_Record set_.

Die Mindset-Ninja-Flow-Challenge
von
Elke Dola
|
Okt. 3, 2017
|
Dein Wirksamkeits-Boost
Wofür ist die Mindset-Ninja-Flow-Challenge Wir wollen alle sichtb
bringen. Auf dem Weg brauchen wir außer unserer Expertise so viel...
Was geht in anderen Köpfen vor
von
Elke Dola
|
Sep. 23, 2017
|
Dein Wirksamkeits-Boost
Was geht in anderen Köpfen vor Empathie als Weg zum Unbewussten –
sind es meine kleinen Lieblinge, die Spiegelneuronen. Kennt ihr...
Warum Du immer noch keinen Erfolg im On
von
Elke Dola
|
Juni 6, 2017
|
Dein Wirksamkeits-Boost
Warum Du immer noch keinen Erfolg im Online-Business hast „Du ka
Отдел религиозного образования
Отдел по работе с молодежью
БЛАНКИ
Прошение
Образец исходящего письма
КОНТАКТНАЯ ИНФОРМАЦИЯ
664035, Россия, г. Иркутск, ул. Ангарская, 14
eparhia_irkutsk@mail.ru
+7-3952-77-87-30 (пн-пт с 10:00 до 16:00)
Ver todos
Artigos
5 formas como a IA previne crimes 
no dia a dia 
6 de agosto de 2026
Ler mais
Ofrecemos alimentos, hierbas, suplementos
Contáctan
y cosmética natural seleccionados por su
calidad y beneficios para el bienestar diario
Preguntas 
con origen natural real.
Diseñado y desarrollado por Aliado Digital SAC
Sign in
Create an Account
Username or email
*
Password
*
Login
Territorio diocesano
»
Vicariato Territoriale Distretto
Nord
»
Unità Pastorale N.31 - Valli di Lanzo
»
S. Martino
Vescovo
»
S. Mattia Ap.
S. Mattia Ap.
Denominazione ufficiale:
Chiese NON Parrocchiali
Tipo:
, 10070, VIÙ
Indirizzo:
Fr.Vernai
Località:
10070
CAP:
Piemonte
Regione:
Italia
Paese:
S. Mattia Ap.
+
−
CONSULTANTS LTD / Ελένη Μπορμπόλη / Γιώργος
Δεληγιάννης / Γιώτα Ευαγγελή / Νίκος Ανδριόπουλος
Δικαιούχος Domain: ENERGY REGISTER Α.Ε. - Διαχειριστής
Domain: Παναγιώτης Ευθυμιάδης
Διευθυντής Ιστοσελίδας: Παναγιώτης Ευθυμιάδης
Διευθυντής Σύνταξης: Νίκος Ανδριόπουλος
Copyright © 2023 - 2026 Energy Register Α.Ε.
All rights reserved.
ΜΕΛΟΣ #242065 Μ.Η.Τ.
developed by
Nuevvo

_Exercise details_.
What is needed is every line of the records that contains the word "Ευθυμιάδης".

_Answer_.
Domain: Παναγιώτης Ευθυμιάδης
Διευθυντής Ιστοσελίδας: Παναγιώτης Ευθυμιάδης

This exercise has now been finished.